HARRISBURG – Basketball and volleyball seasons start Saturday for a popular church-based youth athletic program.
All-Star, at Dorrisville Baptist Church in Harrisburg, is a Christian-based program designed to teach participating youths about the Bible, as well as sports fundamentals according to program director Roth Clayton.
"At the same time, we're teaching the fundamentals of the game while introducing Jesus into their lives," Clayton said, "along with good morals in a fun and loving environment."
The basketball program is available to boys kindergarten age through high school sophomores and girls kindergarten through eighth grade. The volleyball portion is available to girls in fourth grade through 12th grade.
Saturday, games will begin at 8 a.m. And last into the afternoon. Dorrisville utilizes both its old gym and new gym to accommodate all the teams playing. The season lasts eight weeks, and at the end there is an awards night.
One thing that separates the program from other sports programs is that emphasis is not just winning. While competition is a part of every sport, Clayton said, the athletic goal of All-Star is to give as many kids as many chances to play as possible.
"It's always been passion of mine that every kid have the opportunity to play," he said. "And, I mean actually take a shot and handle the ball. I know that may not bepopular in a competitive atmosphere, but this is designed to include everybody."
To that end, a basketball game consists of six playing periods instead of four quarters.

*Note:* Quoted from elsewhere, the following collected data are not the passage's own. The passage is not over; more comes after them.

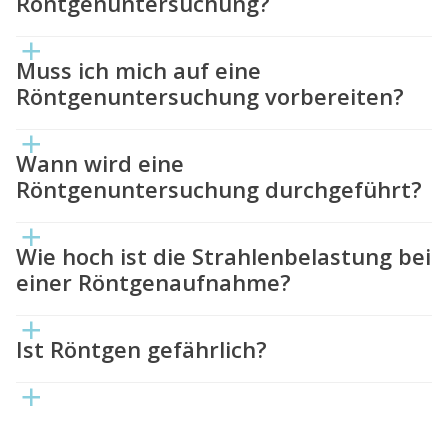
Röntgenuntersuchung?
Muss ich mich auf eine
Röntgenuntersuchung vorbereiten?
Wann wird eine
Röntgenuntersuchung durchgeführt?
Wie hoch ist die Strahlenbelastung bei
einer Röntgenaufnahme?
Ist Röntgen gefährlich?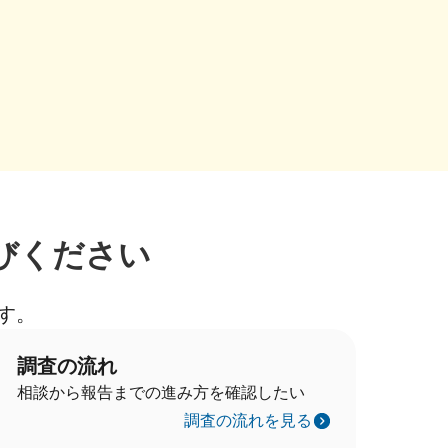
びください
す。
調査の流れ
相談から報告までの進み方を確認したい
調査の流れを見る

The playing team is rotated each playing period so more players get playing time.
At halftime, a guest speaker shares his or her testimony with the audience while the teams take a break.

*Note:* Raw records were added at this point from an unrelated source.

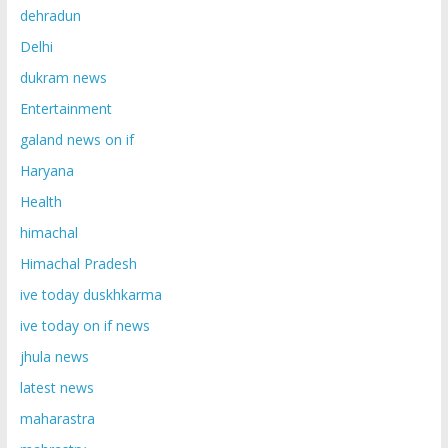
dehradun
Delhi
dukram news
Entertainment
galand news on if
Haryana
Health
himachal
Himachal Pradesh
ive today duskhkarma
ive today on if news
jhula news
latest news
maharastra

To keep teams fair, before the first practice All-Star holds evaluation nights where each player performs a series of athletic-related skills. Volunteers from the program record the scores, and then a blind draw is conducted in an attempt to build teams that can compete fairly with one another, Clayton said.
"We want the teams to be able to match up well," he said. "We're trying to keep it fair."
And, while many of the children who play for the program are concentrating on the game, the lessons the Bible verses they are taught each week are what is hoped will stay with them, Clayton said.
"Not only are we trying to evangelize, but also to teach the kids how to be good people, how to be kind to one another – giving and selfless. That is what is at the center of what you teach them," he said. "Fortunately for us, that falls right in line with the Bible."